Come nel Liberty, anche nel Déco spesso la donna viene identificata come una sirena. Vittorio Zecchin appare tra i più ispirati: nei suoi mosaici, arazzi e vetri di Murano domina la donna-sfinge dallo sguardo fiammeggiante ispirata al tema faraonico, in auge a partire dal 1920 in coincidenza con la scoperta della tomba di Tutankhamon. Ma la regina del Déco è lei Tamara de Lempicka la pittrice scappata dalla rivoluzione bolscevica.  La bellezza di Tamara, l’eleganza che l’ha sempre contraddistinta, la sua vita mondana e romanzesca la rendono ancor oggi l’affascinante simbolo di un’epoca, una sorta di icona del lusso e dello charme.

Le figure ritratte da Tamara sono imponenti, monumentali, icone di un preciso momento storico eppure astratte da ogni riferimento temporale, assolute e possenti come statue antiche. Soprattutto nei nudi tutti femminili. I suoi ritratti di una solennità nuova e modernissima che inquadrano personaggi belli e impassibili, lontani dalla brutalità del reale, sono diventati icone di quel mondo meraviglioso e affascinante in cui tutto, dall’automobile ai bicchieri, dai mobili ai piatti, è espressione di uno stile eclettico, internazionale seducente.

Alla mostra di Forlì, le “femmes fatale” dipinte da Lempicka: elegantissime e con una forte carica erotica, anche quando sono vestite, o meglio avvolte in abiti svolazzanti.
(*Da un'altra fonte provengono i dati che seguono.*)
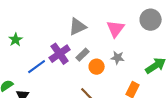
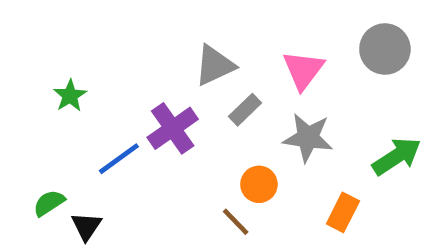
gray rectangle: (83, 55) -> (245, 110), moved
gray star: (118, 58) -> (308, 138), size x1.5
orange circle: (97, 67) -> (259, 184), moved

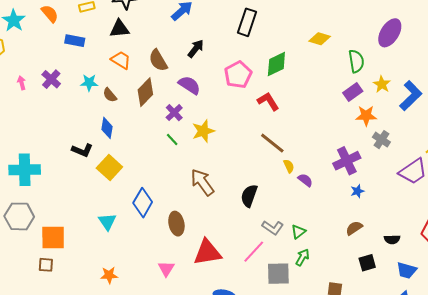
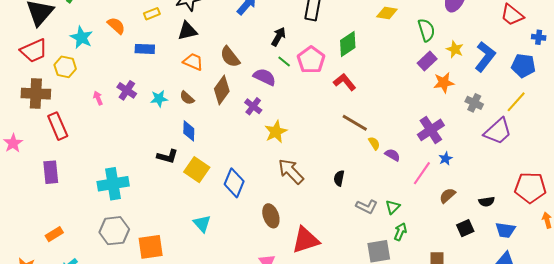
black arrow: (196, 49) -> (279, 37), moved
cyan star: (89, 83) -> (159, 99), moved
yellow star: (203, 131) -> (276, 132), moved
green line: (172, 140) -> (284, 61), moved
gray cross: (381, 140) -> (474, 103), moved
black semicircle: (249, 196) -> (339, 178), size x0.7
blue diamond: (143, 203) -> (234, 183), moved
pink line: (254, 252) -> (422, 173), moved

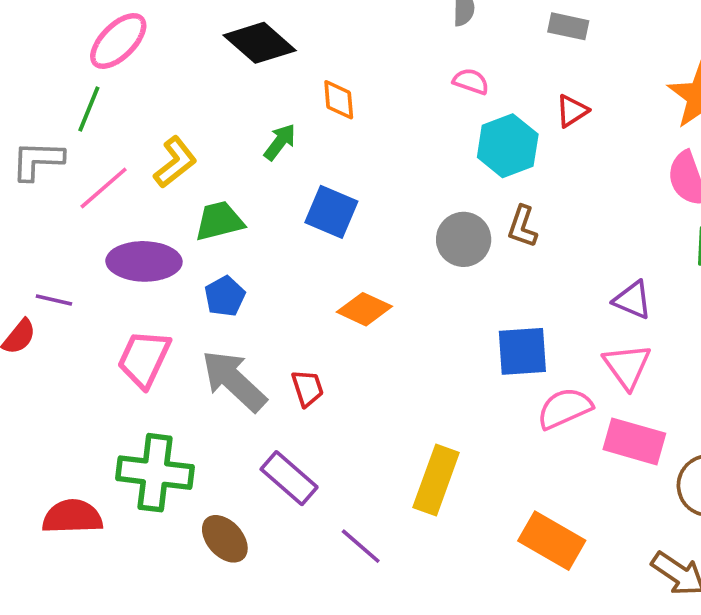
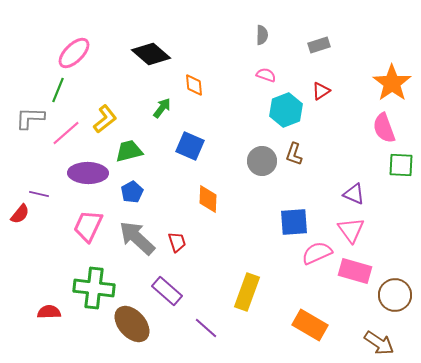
gray rectangle: (568, 26) -> (319, 45), turned -30
orange diamond: (364, 309) -> (208, 199), turned 68
red semicircle: (72, 517) -> (49, 312), size x0.7
brown ellipse: (225, 539) -> (132, 324), size x1.4

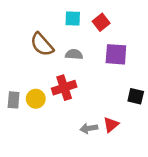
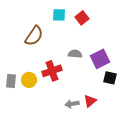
brown semicircle: (42, 44) -> (34, 36), turned -105
gray semicircle: (74, 54) -> (75, 54), moved
purple square: (116, 54) -> (100, 59), moved, turned -30

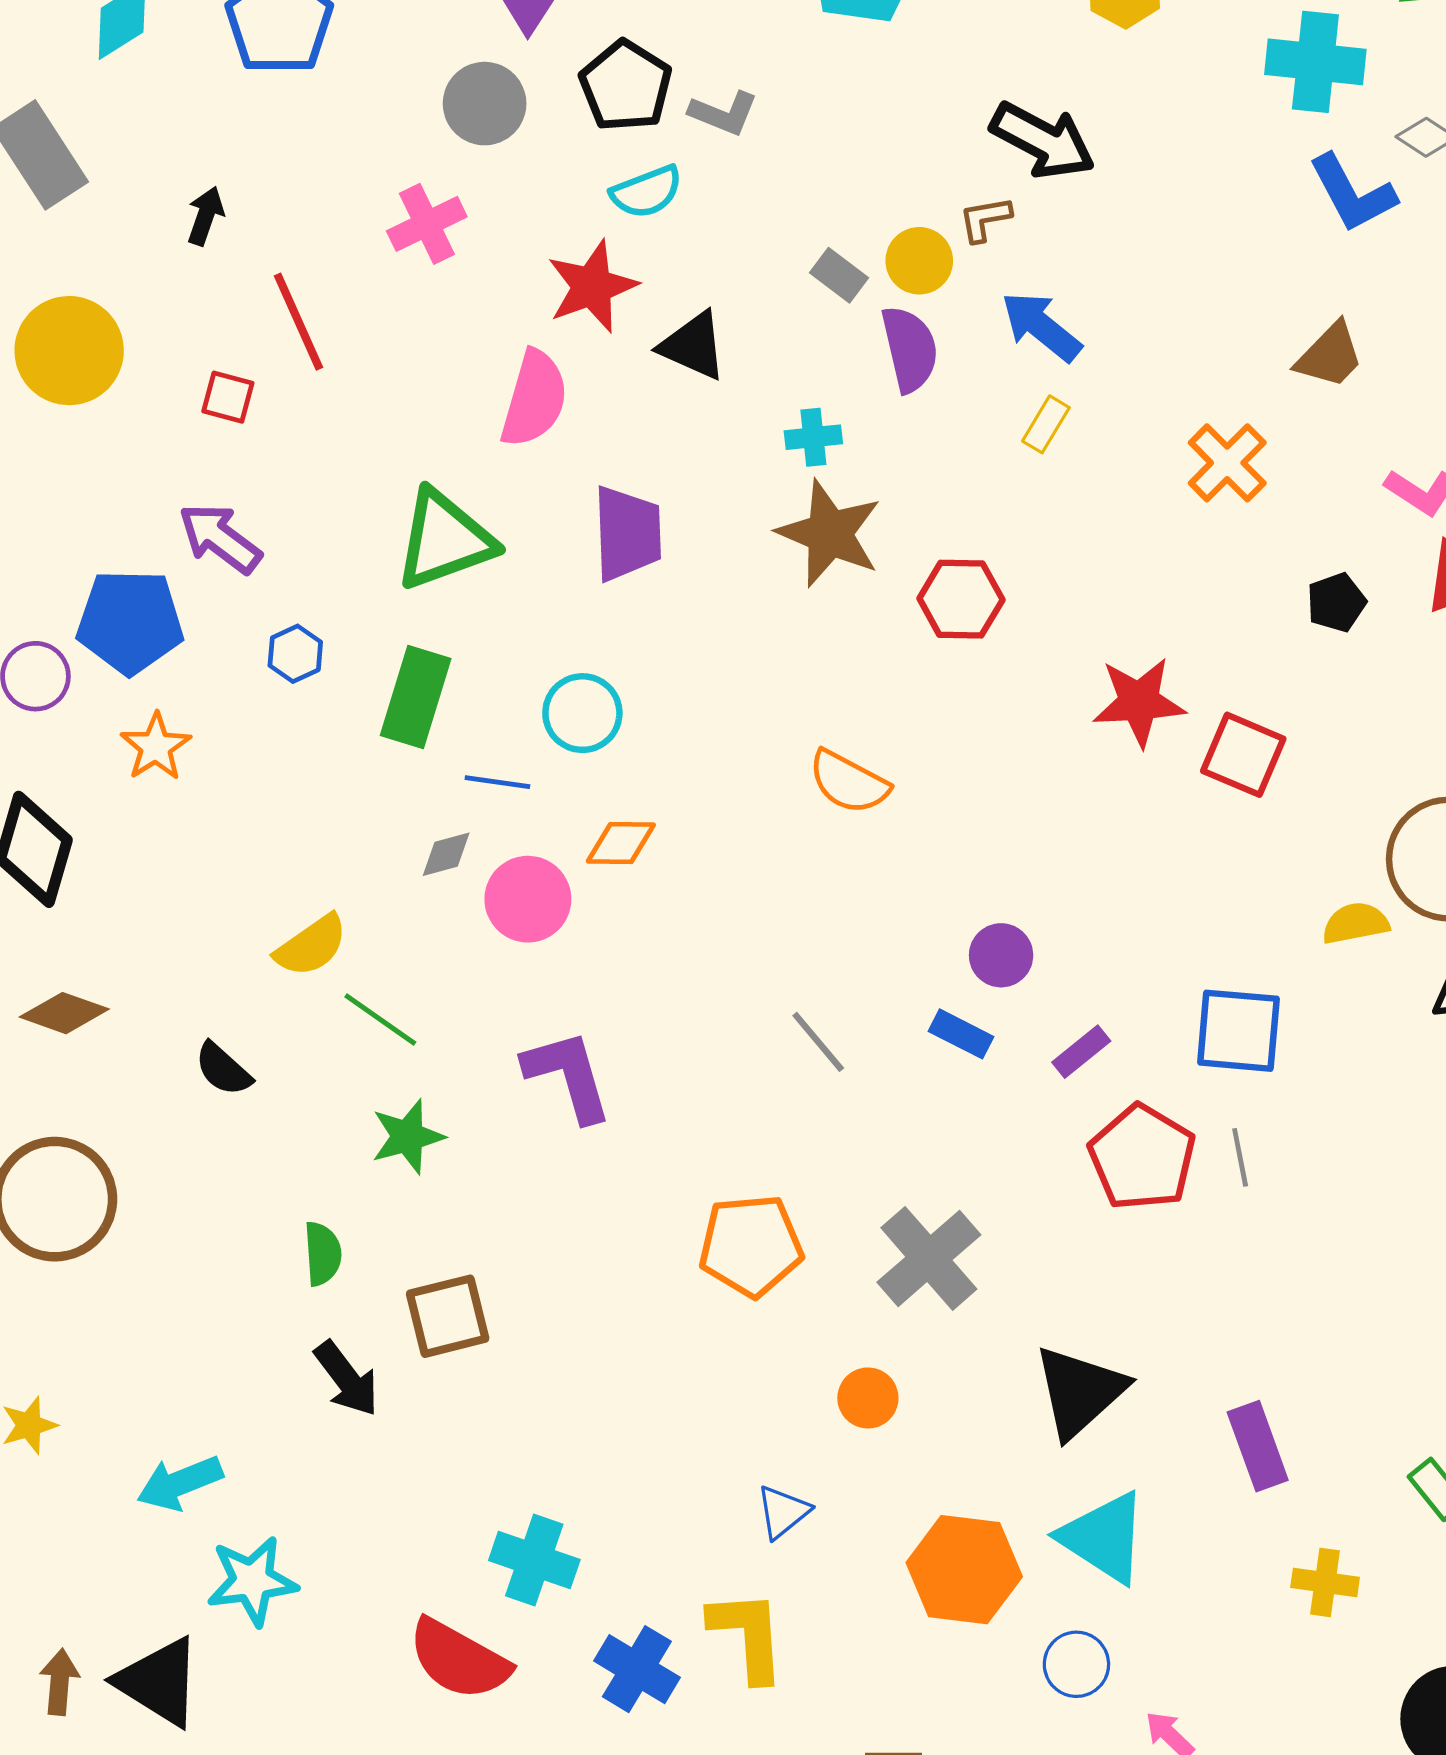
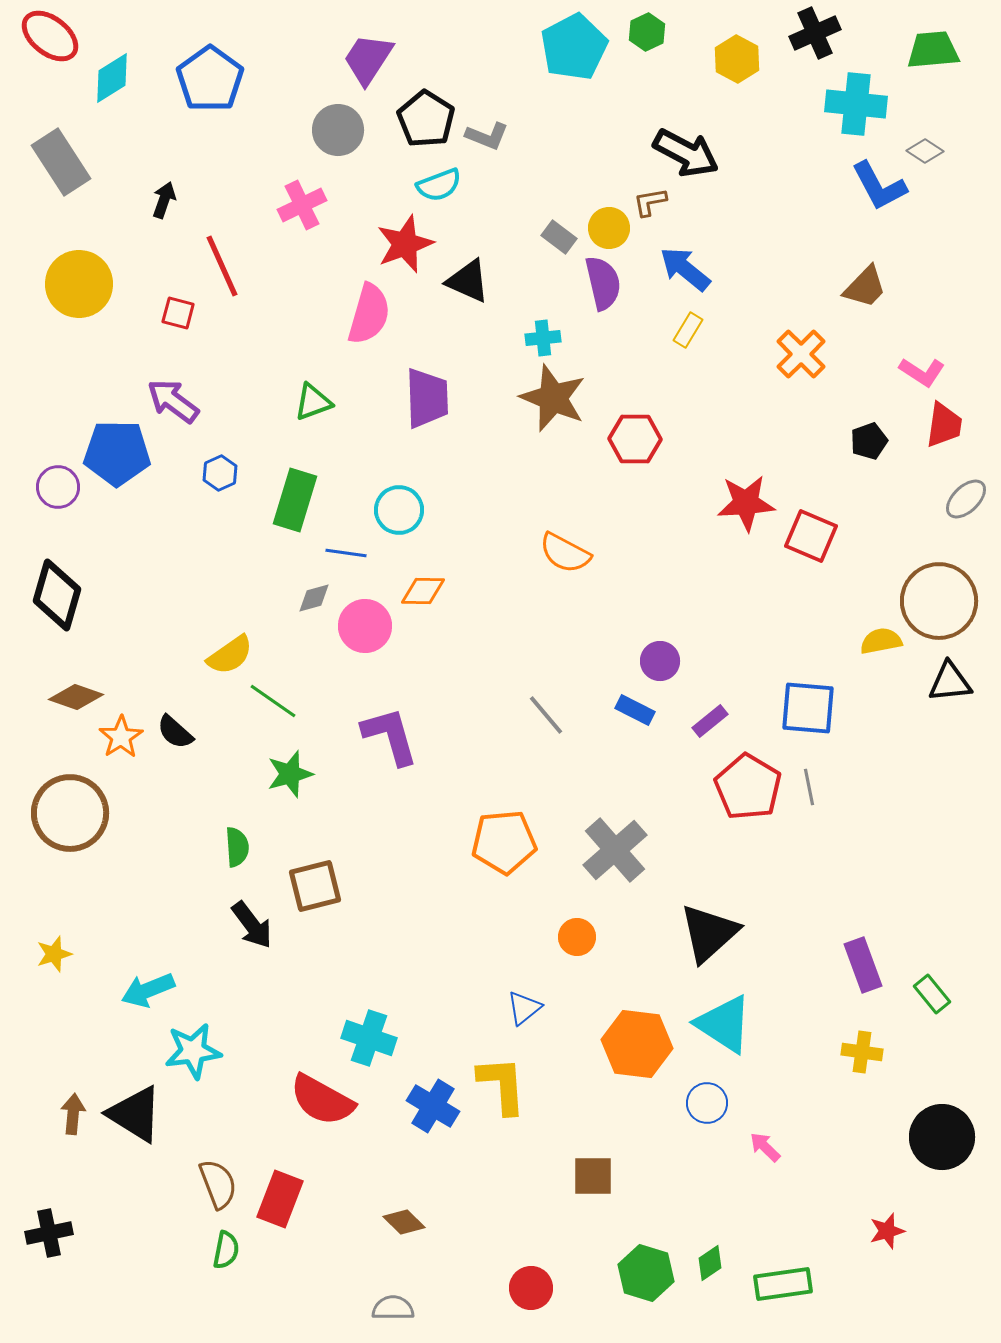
green triangle: (444, 540) -> (313, 402), size x0.6
orange star: (156, 747) -> (121, 737), moved
purple rectangle: (1258, 1446) -> (863, 965), moved

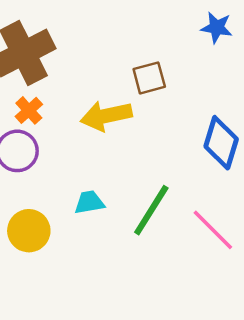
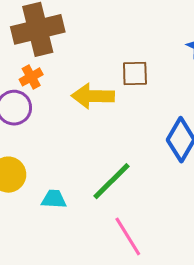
cyan trapezoid: (89, 202) -> (54, 199), moved
pink line: (213, 230) -> (128, 236), moved

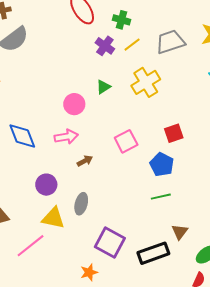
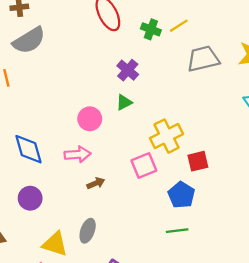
yellow line: (132, 45) -> (179, 26), moved
purple cross: (105, 46) -> (128, 70), moved
yellow cross: (146, 82) -> (167, 136), moved
purple circle: (46, 185) -> (30, 198), moved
Se si guarda il Ritratto di Ira P., si può comprendere il suo modo di trattare la tela: innanzitutto lo spazio è interamente occupato dal soggetto, che sembra addirittura starci stretto, come accade in certi quadri tardomanieristici. Non c’è aria, non c’è vuoto intorno, Tamara schiaccia le sue figure in una scatola che le contiene appena.
Inoltre la pittrice utilizza pochissimi colori: qui c’è una vera e propria sinfonia di grigi e bianchi interrotti solamente dal rosso delle labbra, dalle unghie laccate e dallo scialle. Tutto sembra fatto di una stessa materia metallica: dai fiori che Ira P. tiene in mano al drappeggio della veste, fino alla fronte investita da un fascio di luce.

Tamara è uno dei capisaldi del Déco, ed è una donna seducente, con il trucco forte, sfacciato, l’incarnato pallido, le ciglia pesanti, come la si vede nel celebre autoritratto a bordo di una Bugatti verde, eseguito nel 1929 per la rivista tedesca di moda “Die Dame”.
Della fatale bellezza di Wally Toscanini si sapeva nella Milano altolocata degli anni Venti. Nel ritratto che le fa Alberto Martini nel 1925 è presentata come la regina di Saba, vestita di veli giallo oro, in pendant con un copricapo “esotico” ispirato ai balletti russi di Djagilev.




Nei Musei di San Domenico il dipinto gareggia in bellezza con i ritratti cesellati di Erté, pseudonimo del designer di origine franco russo Romain de Tirtoff. La sua donna déco ha l’aria spregiudicata, porta capelli a caschetto, à la garçonne, veste Chanel e Poiret, s’ingioiella con bellissima bigiotteria, balla il charleston facendo tintinnare lunghe collane e fuma con sottili bocchini d’avorio.